IN MARCH 2020, when Covid-19 was ripping through New York and the city locked down, Meriem Bennani felt an impulse to make a video. An animator and artist whose work sits at the intersection of homemade YouTube reality shows, hand-drawn cartoons and documentary film, Bennani was used to staying inside, funneling the world through her computer. But the first week of quarantine made her restless, and she wanted to create something immediate and raw that captured the way she was feeling.

She and the filmmaker Orian Barki, who were spending lockdown together between their Brooklyn apartments, conceived a series of short Instagram videos about the changes they were witnessing. Barki would jot down her observations and feelings each day — how moved she was by the viral videos of Italians playing music on their balconies, or how disturbing it was to see medical gloves splayed on the pavement — and then she and Bennani would use these details to script a short story about what they were experiencing. They roamed their neighborhoods, filming street scenes with their iPhones. Bennani, who often creates animal narrators for her videos, found a file of 3-D animal models she had bought for a different project, and she and Barki chose two lizards with glossy copper-and-green skin and weirdly soulful black eyes for their avatars.
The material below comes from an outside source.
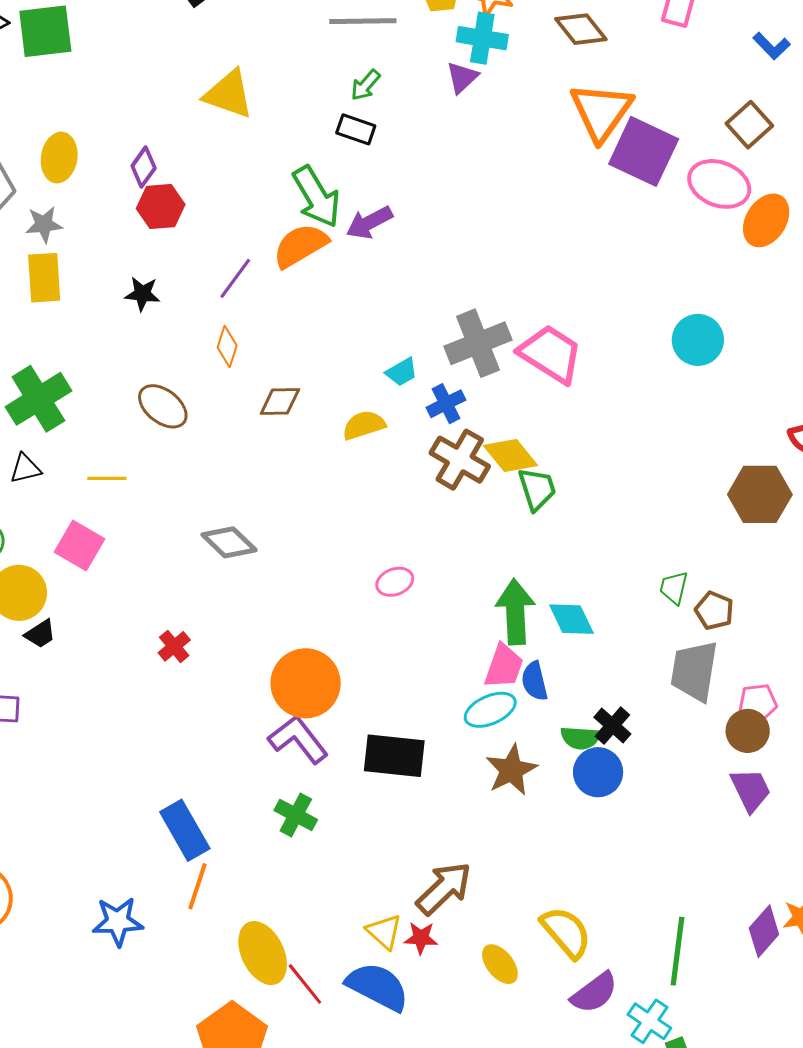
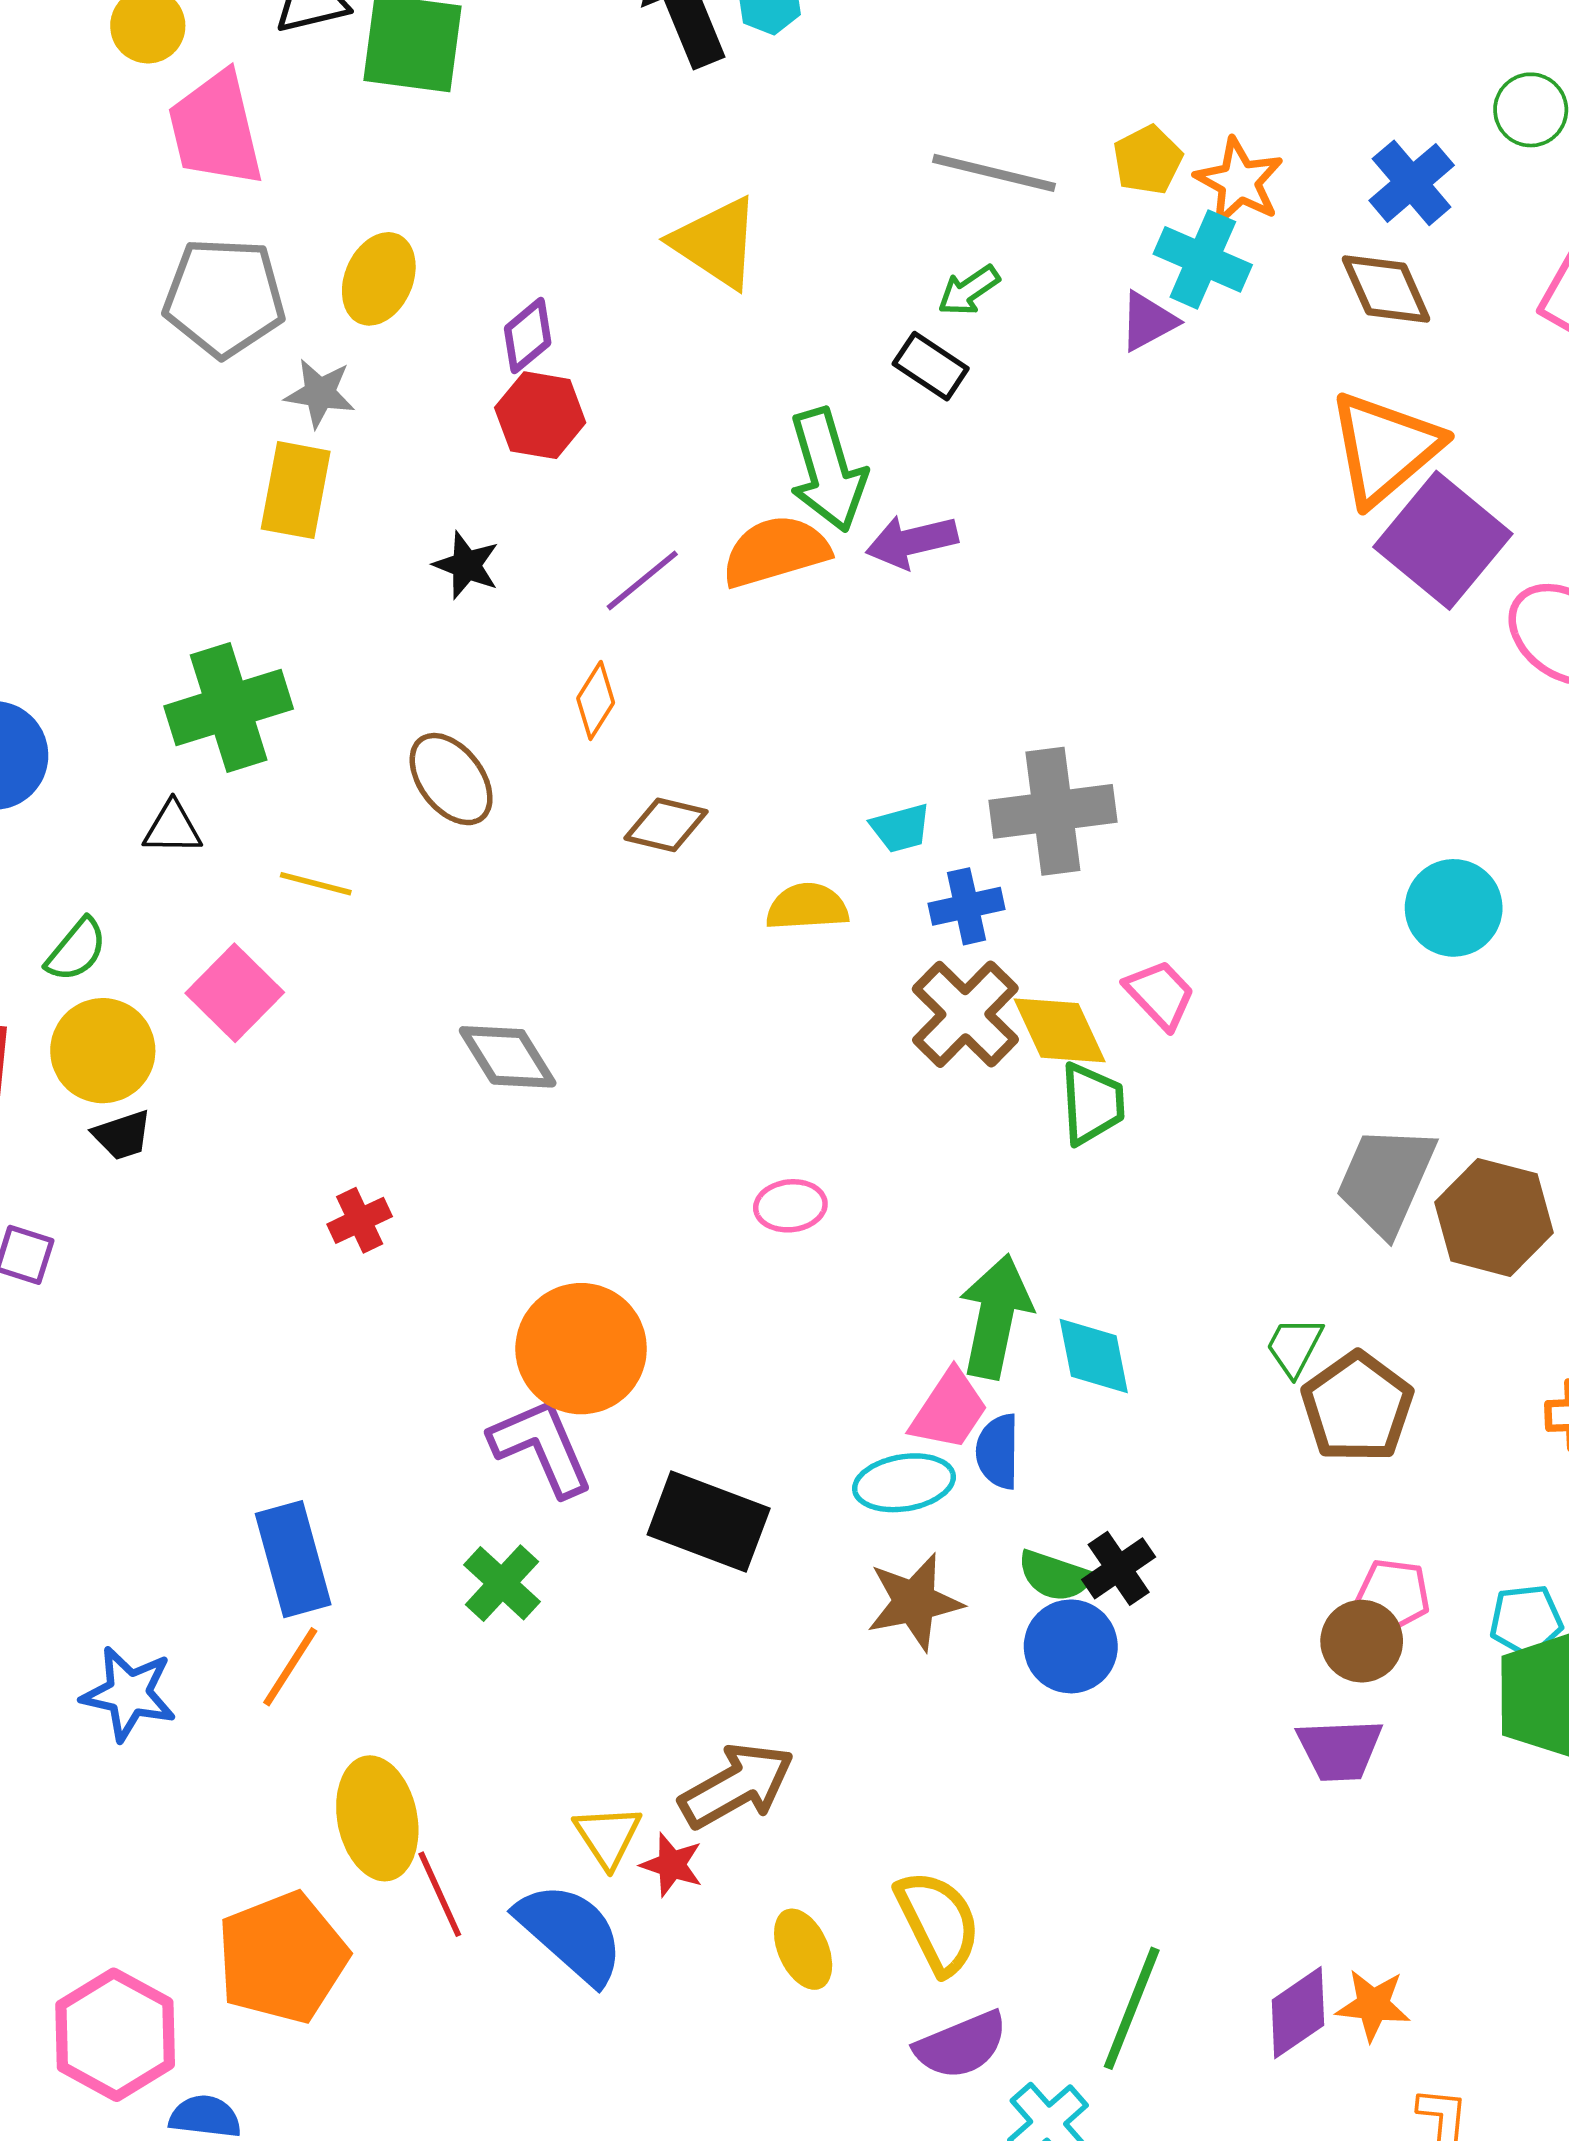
pink trapezoid: (551, 354) -> (1160, 994), moved, size x0.6
brown pentagon: (714, 611) -> (1357, 1407), size x1.5
gray trapezoid: (694, 671) -> (1386, 1180), moved
purple trapezoid: (751, 790) -> (1340, 1750), turned 99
Eventually, there would be a supporting cast voiced by various friends: a hummingbird, a cat, a cheetah, a mouse and a raccoon.

In the 86-second video they posted to Bennani’s Instagram on March 17, the two lizards are on a Brooklyn rooftop, staring out at the cityscape. Bennani’s lizard confesses that she likes being stuck at home — no social obligations, time to read and listen to music. Bennani is Moroccan and grew up speaking French and Moroccan Arabic, and her voice is girlish and urbane, with a gentle French accent. Barki’s lizard, who is sensuously low-voiced, with an Israeli accent, teases her friend: “That’s such a quarantine Week 1 thing to say.” The spare dialogue quickly establishes the characters as worldly New Yorkers-from-elsewhere who regard their adopted city with side-eyed affection. The city seems to glitter under their gaze.
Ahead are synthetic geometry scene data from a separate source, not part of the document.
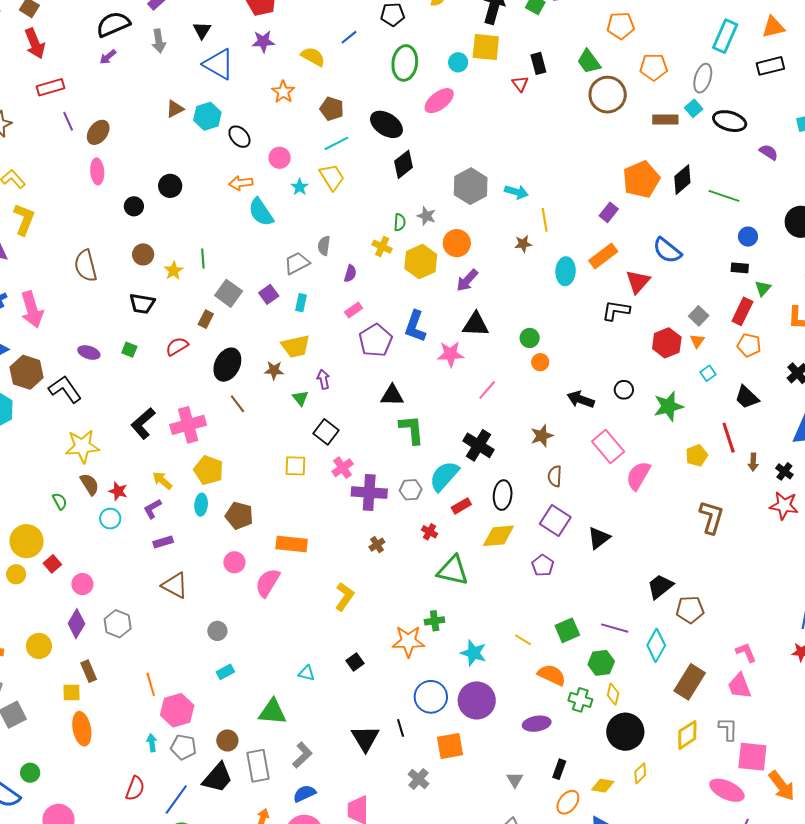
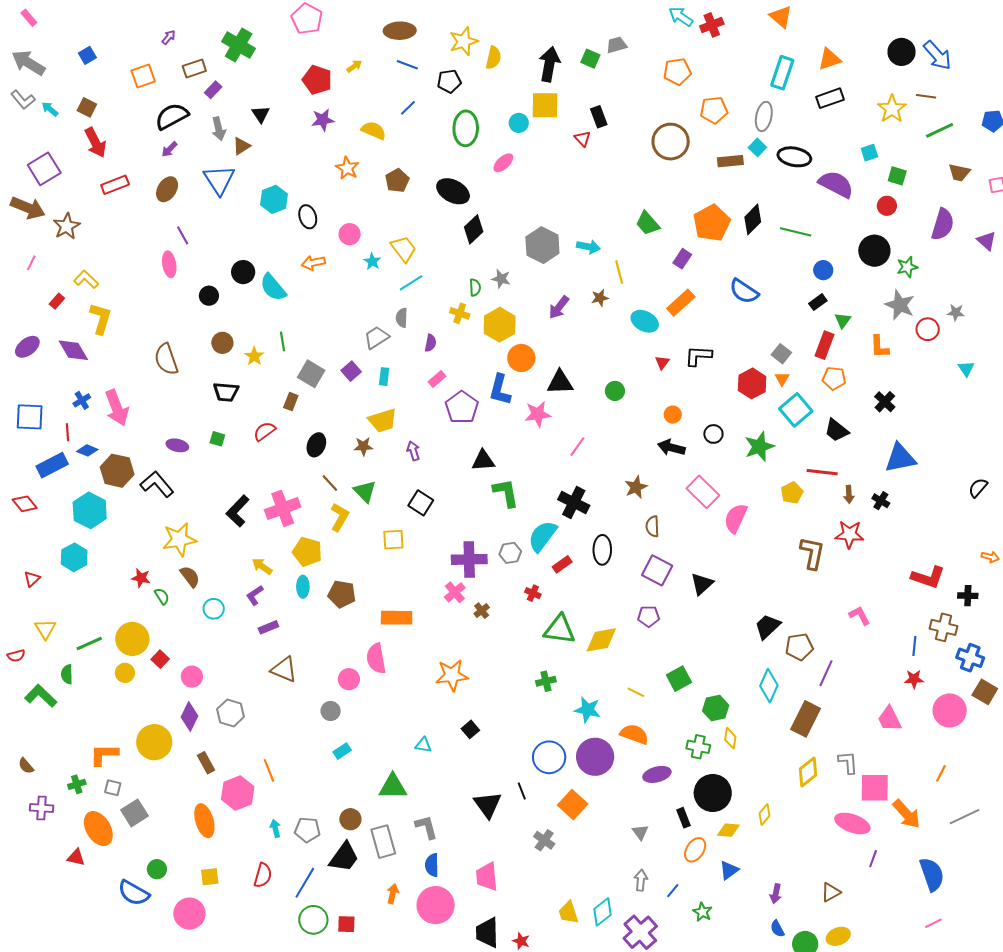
green trapezoid: (589, 62) -> (648, 223), moved
blue triangle: (219, 64) -> (219, 180), moved, turned 32
pink ellipse: (439, 101) -> (503, 163), size x0.7
brown triangle: (175, 109) -> (241, 146), moved
brown pentagon: (332, 109) -> (397, 181), turned 30
purple line: (68, 121) -> (183, 235), moved
brown ellipse: (98, 132) -> (167, 189), moved
black ellipse: (239, 137) -> (308, 217), turned 30
cyan line: (336, 143) -> (411, 283), moved
purple semicircle: (769, 152) -> (836, 184), size x1.8
cyan semicircle: (261, 212) -> (273, 287), moved
orange circle: (457, 243) -> (521, 358), moved
black rectangle: (740, 268) -> (818, 302), turned -36
cyan ellipse: (566, 271) -> (645, 321), turned -60
purple arrow: (467, 280) -> (559, 307), moved
red triangle: (638, 282) -> (662, 362), moved, size x0.6
orange circle: (540, 362) -> (673, 415), moved
black ellipse: (227, 365) -> (316, 445), size x0.7
cyan square: (708, 373) -> (796, 410), size x2.0
green triangle: (300, 398) -> (365, 491), moved, size x1.4
red line: (729, 438) -> (822, 472), turned -60
pink cross: (343, 468) -> (455, 592), moved
red star: (118, 491) -> (141, 578), moved
red star: (784, 506) -> (849, 534), moved
yellow diamond: (498, 536) -> (601, 640), moved
pink circle: (234, 562) -> (349, 679), moved
purple pentagon: (543, 565) -> (649, 616), turned -30
pink semicircle: (268, 583) -> (376, 658), turned -36
yellow L-shape: (345, 597) -> (340, 517), moved
purple line: (615, 628) -> (826, 673), moved, turned -76
orange star: (408, 641) -> (452, 675), moved
yellow circle: (39, 646) -> (154, 742), size x1.4
pink L-shape: (746, 652) -> (860, 616), moved
orange semicircle: (552, 675) -> (634, 734), moved
pink trapezoid: (740, 686) -> (890, 719), moved
yellow square: (71, 692) -> (210, 877), moved
pink hexagon: (177, 710) -> (238, 793), moved
black circle: (625, 732) -> (713, 793), moved
orange square: (450, 746) -> (573, 805), turned -32
gray L-shape: (302, 755) -> (426, 827), turned -56
black rectangle: (559, 769) -> (683, 818), turned -36
blue semicircle: (304, 794) -> (432, 865), turned -60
A still from Bennani’s two-channel video installation “Gradual Kingdom” (2015-16), about contemporary Morocco.Credit…Courtesy of the artist

When a friend texted the video to me, I thought it perfectly captured the mood of aimlessness and confusion, punctured by occasional magic, that defined New York in those early days of the pandemic. There’s a moment, as the lizards look out over their city, when a camel on a neighboring rooftop spontaneously erupts on his trumpet into the jazz standard “It Never Entered My Mind.” A sheep on another rooftop joins in on bass, while a dog on the pavement down below plays keyboard. Bennani and Barki captured the sense that isolation didn’t suit city people — that their pent-up energy and longing were spilling into the streets.

Bennani and Barki made seven more two- to five-minute videos over the course of the next four months — eventually titling the series “2 Lizards” — that chart the course of the pandemic like the stages of grief. The surprising pleasures of the first weeks morph into anxiety verging on paranoia, which settles into languor as life indoors becomes repetitive and dreamlike, and eventually, after more than 100,000 people have died in the U.S. and the country has erupted into protests after the murder of George Floyd, heats up into anger.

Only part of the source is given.